Background
End-of-life care is important for the well-being of people who are dying and the longer-term well-being of their surviving family and friends. This is a situation where there is only one chance to get it right where failures can lead to poor quality end-of-life care and contribute to abnormal grief responses in those bereaved, leading to ongoing costs to the bereaved and the wider economy.
The need to promote high-quality care for all adults at the end-of-life was highlighted in the UK Department of Health’s 2008 End-of-Life Care Strategy.1 However, there are significant variabilities in the quality of care and place of death nationally.2 Although many people with advanced illness would choose to die at home, in reality the majority in the UK spend their last moments in hospital, although the proportion of deaths at home increased between 2004 and 2010.3–7 Many specialist end-of-life care services have a model based on cancer care with a short deterioration to death.

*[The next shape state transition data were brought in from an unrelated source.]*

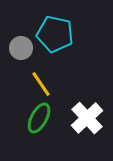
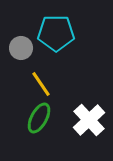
cyan pentagon: moved 1 px right, 1 px up; rotated 12 degrees counterclockwise
white cross: moved 2 px right, 2 px down
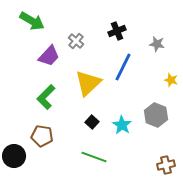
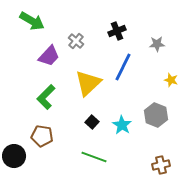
gray star: rotated 14 degrees counterclockwise
brown cross: moved 5 px left
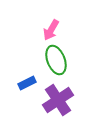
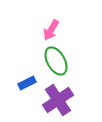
green ellipse: moved 1 px down; rotated 8 degrees counterclockwise
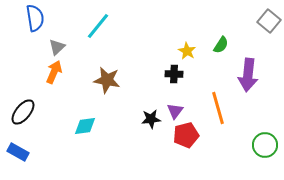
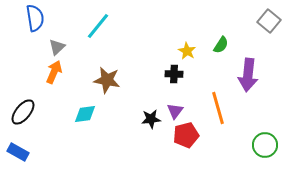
cyan diamond: moved 12 px up
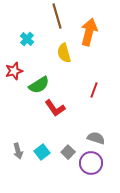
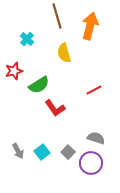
orange arrow: moved 1 px right, 6 px up
red line: rotated 42 degrees clockwise
gray arrow: rotated 14 degrees counterclockwise
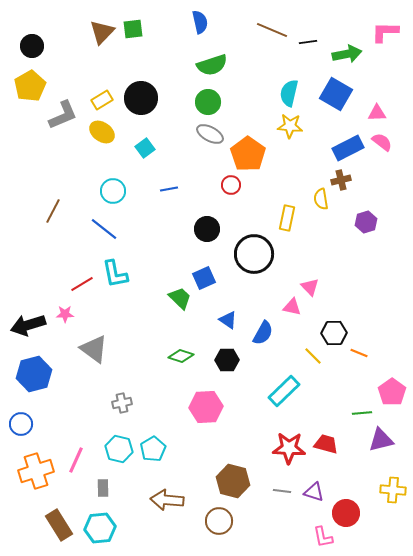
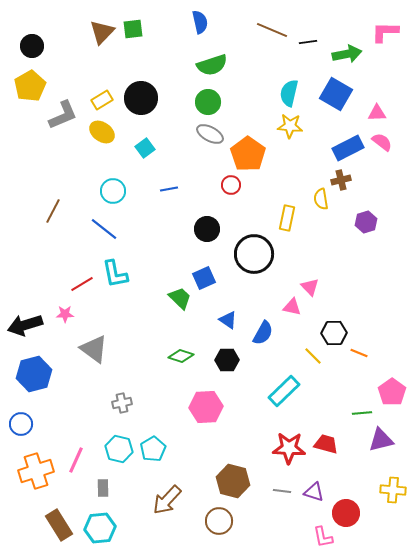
black arrow at (28, 325): moved 3 px left
brown arrow at (167, 500): rotated 52 degrees counterclockwise
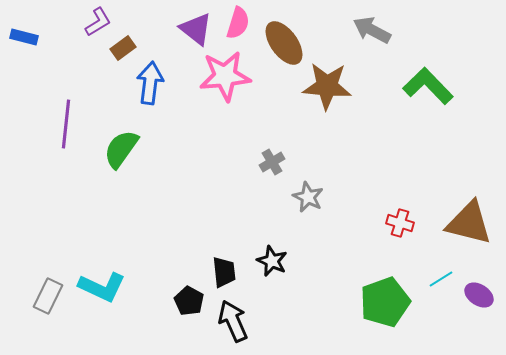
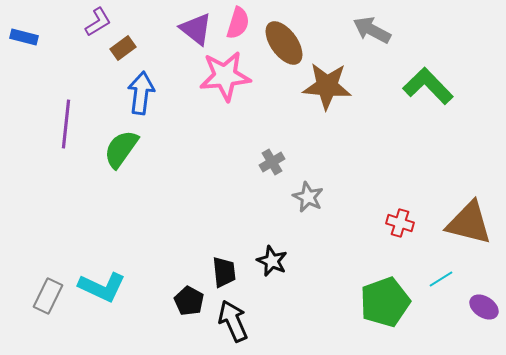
blue arrow: moved 9 px left, 10 px down
purple ellipse: moved 5 px right, 12 px down
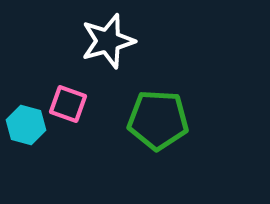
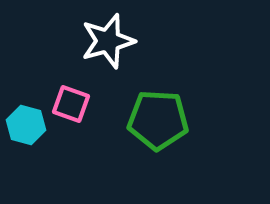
pink square: moved 3 px right
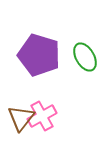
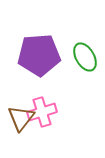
purple pentagon: rotated 21 degrees counterclockwise
pink cross: moved 4 px up; rotated 12 degrees clockwise
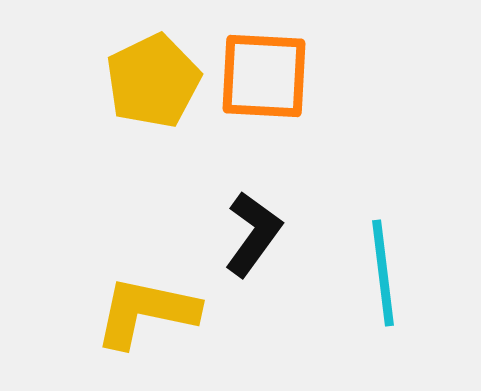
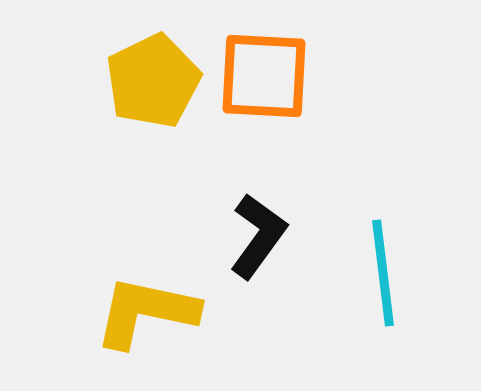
black L-shape: moved 5 px right, 2 px down
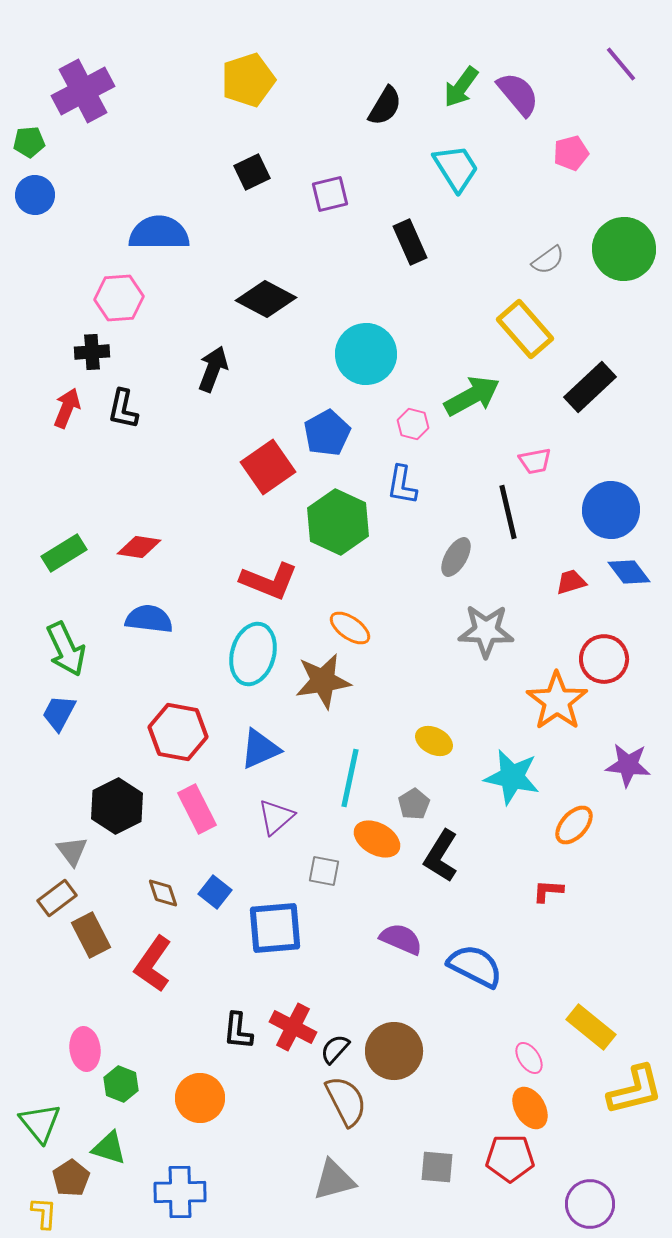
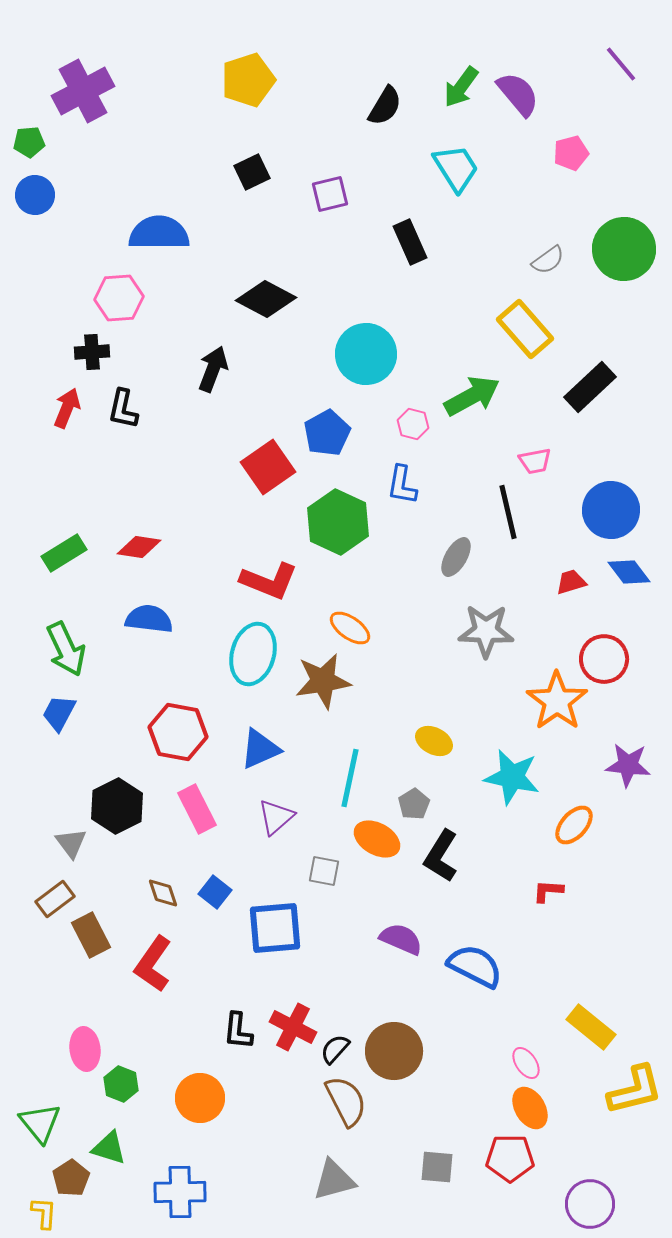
gray triangle at (72, 851): moved 1 px left, 8 px up
brown rectangle at (57, 898): moved 2 px left, 1 px down
pink ellipse at (529, 1058): moved 3 px left, 5 px down
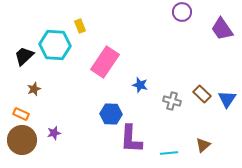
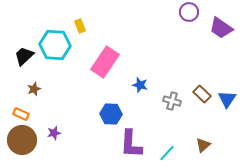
purple circle: moved 7 px right
purple trapezoid: moved 1 px left, 1 px up; rotated 20 degrees counterclockwise
purple L-shape: moved 5 px down
cyan line: moved 2 px left; rotated 42 degrees counterclockwise
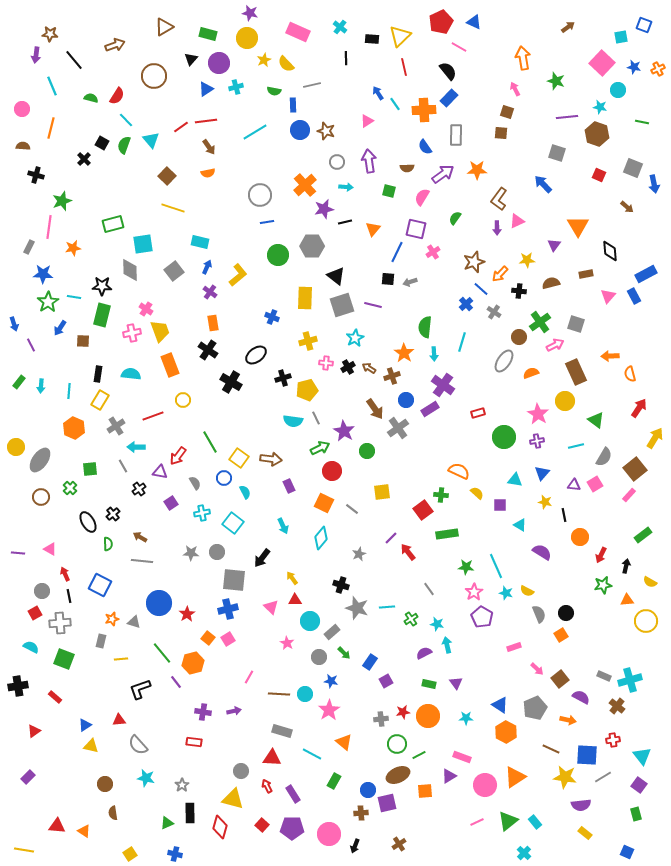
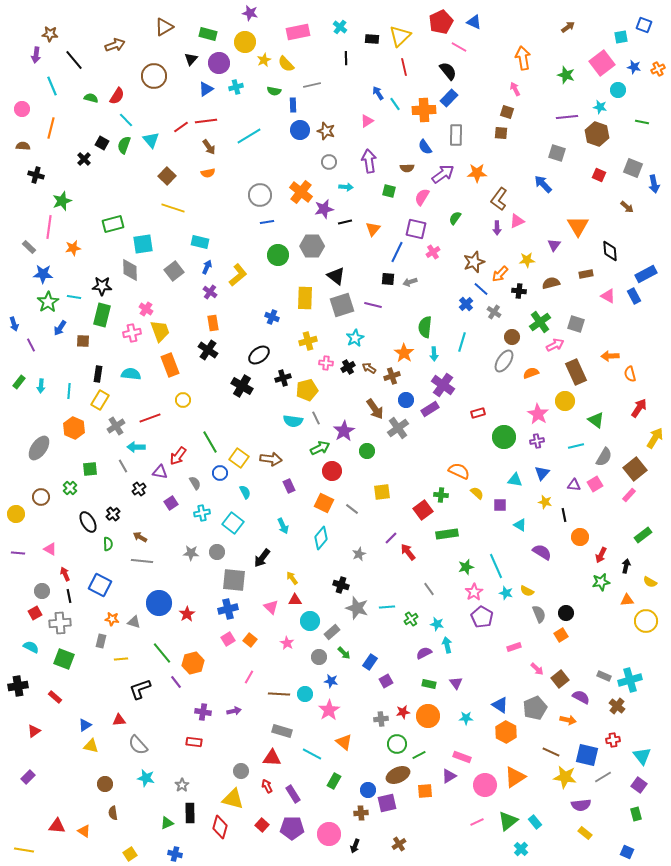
pink rectangle at (298, 32): rotated 35 degrees counterclockwise
yellow circle at (247, 38): moved 2 px left, 4 px down
pink square at (602, 63): rotated 10 degrees clockwise
green star at (556, 81): moved 10 px right, 6 px up
cyan line at (255, 132): moved 6 px left, 4 px down
gray circle at (337, 162): moved 8 px left
orange star at (477, 170): moved 3 px down
orange cross at (305, 185): moved 4 px left, 7 px down; rotated 10 degrees counterclockwise
gray rectangle at (29, 247): rotated 72 degrees counterclockwise
pink triangle at (608, 296): rotated 42 degrees counterclockwise
brown circle at (519, 337): moved 7 px left
black ellipse at (256, 355): moved 3 px right
black cross at (231, 382): moved 11 px right, 4 px down
red line at (153, 416): moved 3 px left, 2 px down
purple star at (344, 431): rotated 10 degrees clockwise
yellow circle at (16, 447): moved 67 px down
gray ellipse at (40, 460): moved 1 px left, 12 px up
blue circle at (224, 478): moved 4 px left, 5 px up
green star at (466, 567): rotated 21 degrees counterclockwise
green star at (603, 585): moved 2 px left, 3 px up
orange star at (112, 619): rotated 24 degrees clockwise
orange square at (208, 638): moved 42 px right, 2 px down
brown line at (551, 749): moved 3 px down
blue square at (587, 755): rotated 10 degrees clockwise
cyan cross at (524, 853): moved 3 px left, 4 px up
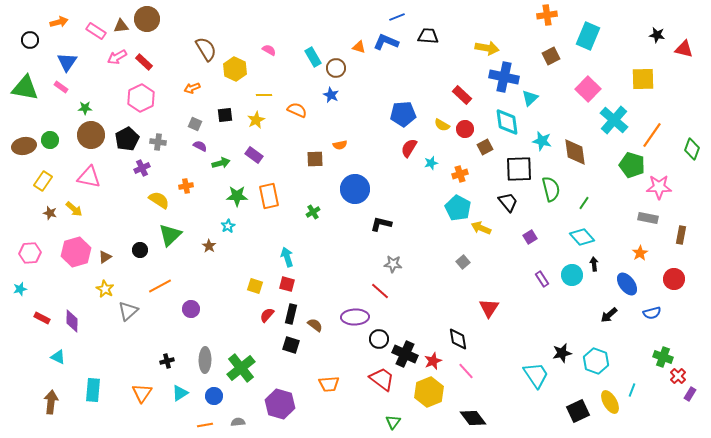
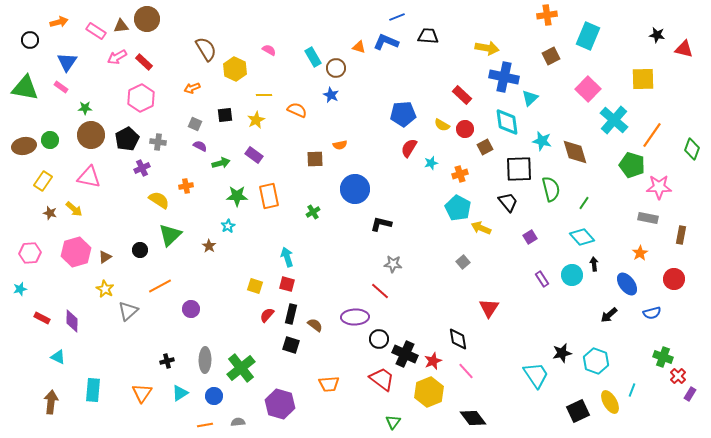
brown diamond at (575, 152): rotated 8 degrees counterclockwise
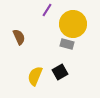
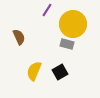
yellow semicircle: moved 1 px left, 5 px up
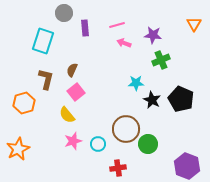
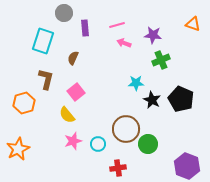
orange triangle: moved 1 px left; rotated 42 degrees counterclockwise
brown semicircle: moved 1 px right, 12 px up
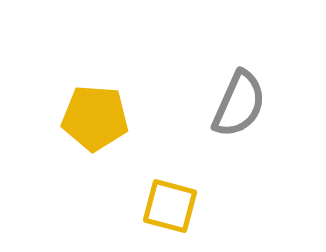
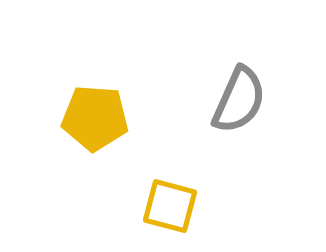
gray semicircle: moved 4 px up
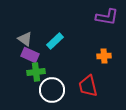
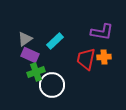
purple L-shape: moved 5 px left, 15 px down
gray triangle: rotated 49 degrees clockwise
orange cross: moved 1 px down
green cross: rotated 12 degrees counterclockwise
red trapezoid: moved 2 px left, 27 px up; rotated 25 degrees clockwise
white circle: moved 5 px up
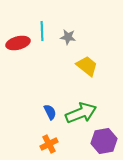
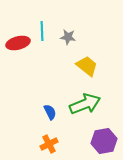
green arrow: moved 4 px right, 9 px up
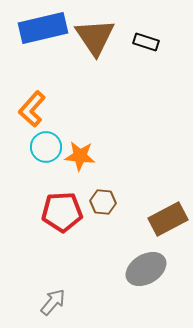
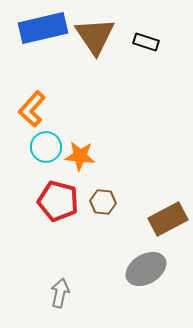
brown triangle: moved 1 px up
red pentagon: moved 4 px left, 11 px up; rotated 18 degrees clockwise
gray arrow: moved 7 px right, 9 px up; rotated 28 degrees counterclockwise
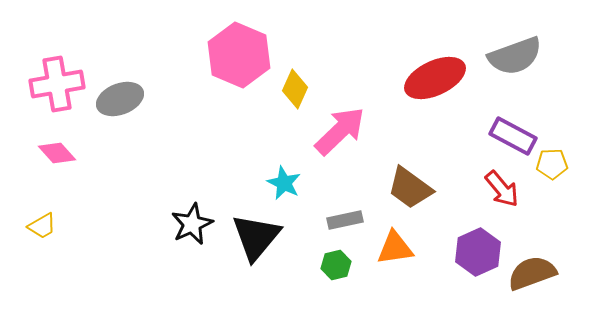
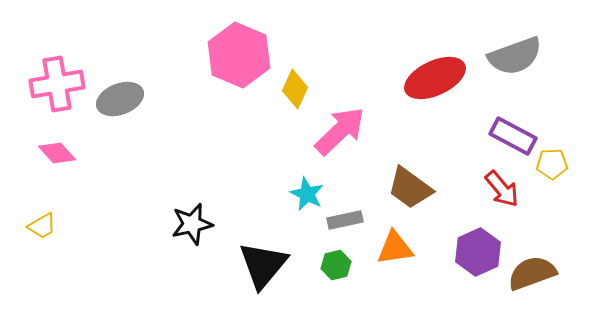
cyan star: moved 23 px right, 11 px down
black star: rotated 12 degrees clockwise
black triangle: moved 7 px right, 28 px down
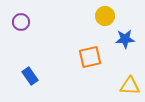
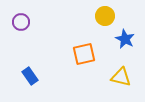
blue star: rotated 30 degrees clockwise
orange square: moved 6 px left, 3 px up
yellow triangle: moved 9 px left, 9 px up; rotated 10 degrees clockwise
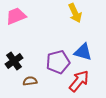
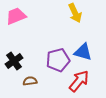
purple pentagon: moved 2 px up
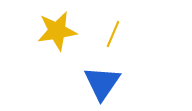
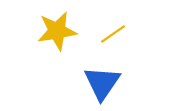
yellow line: rotated 32 degrees clockwise
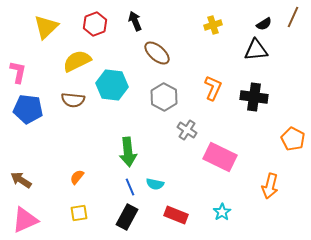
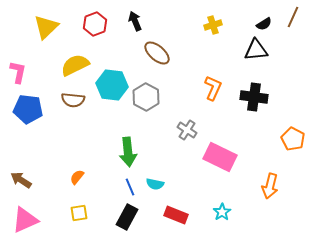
yellow semicircle: moved 2 px left, 4 px down
gray hexagon: moved 18 px left
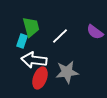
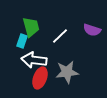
purple semicircle: moved 3 px left, 2 px up; rotated 18 degrees counterclockwise
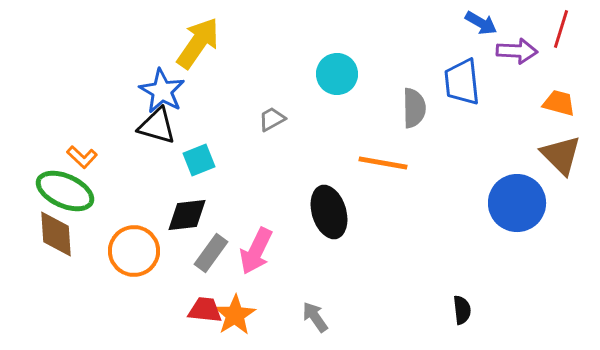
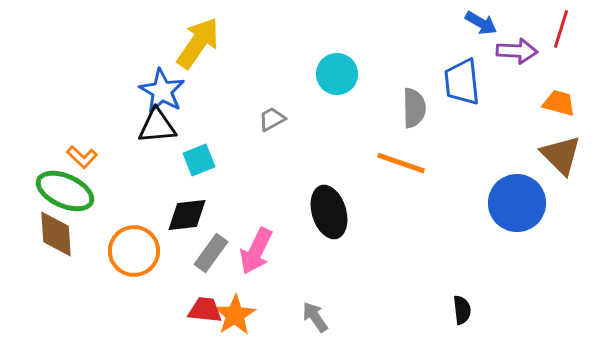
black triangle: rotated 21 degrees counterclockwise
orange line: moved 18 px right; rotated 9 degrees clockwise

This challenges access for those with illnesses that have chronic, exacerbating trajectories, where people may not meet criteria based on short and certain deterioration in the last weeks of life.
In England, the Continuing Healthcare Fast-Track (CHCFT) pathway was designed to enable urgent provision to aid people dying, in order to assist them in receiving appropriate support, either in their own home or in a care setting.8 That the individual has a ‘rapidly deteriorating condition and the condition may be entering terminal phase, is in itself sufficient to establish eligibility’. The National Framework for National Health Service (NHS) Continuing Healthcare and NHS-funded Nursing Care report found a total of 53 745 people eligible for NHS Continuing Healthcare funding on the last day of Q4 2021–2022. Of these, and 20 008 were eligible for Fast-Track care.9 Appropriately timed CHCFT decisions, together with proactive advance care planning and treatment escalation plans helps individuals to stay in the community, if that is their preference, avoiding or reducing the length of acute hospital admissions during the terminal phase of an illness, unless admission is required for management of uncontrolled symptoms.10
An initial step for a Fast-Track referral for end-of-life care is prognosis prediction, often significantly overestimated11; in one study survival from clinician estimates was only 25 days, whereas clinicians estimated 75-day median survival and disclosed 90-day prognosis to their patients.12 Data from Germany found that median overall survival after discharge to the community for end-of-life care from specialised inpatient palliative care or other inpatient care settings was 24.0 days (range 1–488 days) for a cohort of 245 people.13 Most people were discharged to their own home (60.8%), 20.0% to hospices (20.0%) and 11.0% to nursing homes (11.0%) and more than half remained in their preferred discharge setting (55.9%). However, the other 44.1% of people had an average of 3.1 (±4.1) changes of care setting; from home to hospital (32.4%) and from hospital back to private home (24.4%). This demonstrates often rapidly changing care needs for this cohort of people, who therefore need correspondingly rapidly responsive delivery of care.
CHCFT criteria specifically include those with minimal symptoms in whom a ‘rapid deterioration is to be expected in the near future’. CHCFT guidelines suggest review of care needs and eligibility at 3 months and again at least 12-monthly. Unfortunately, CHCFT care often appears to be restricted to those with less than 2–3 months to live. This may be due to misinterpretation by healthcare teams and those funding care. Lack of earlier CHCFT care packages may result in delays in acute hospital discharge, or inappropriate hospital admissions where care needs deteriorate rapidly, affecting the quality of end-of-life care for individuals and their families and friends, which may have long-term impact on responses to bereavement.
Our hospital Trust encompasses acute and community care settings, including community hospitals and district nursing teams. At our Trust End-of-Life Steering Group meeting, concerns were raised about individuals whose discharge to home was either delayed until the last few days or hours of life, or not possible because they became so unwell that death was imminent. A basic tenet of quality improvement methodology, often misattributed to W Edwards Deming, is ‘in God we trust, others must provide data’.14 We therefore sought to determine whether this anecdotal evidence represented reality, or whether this was special cause variation, in order to inform countywide end-of-life care provision.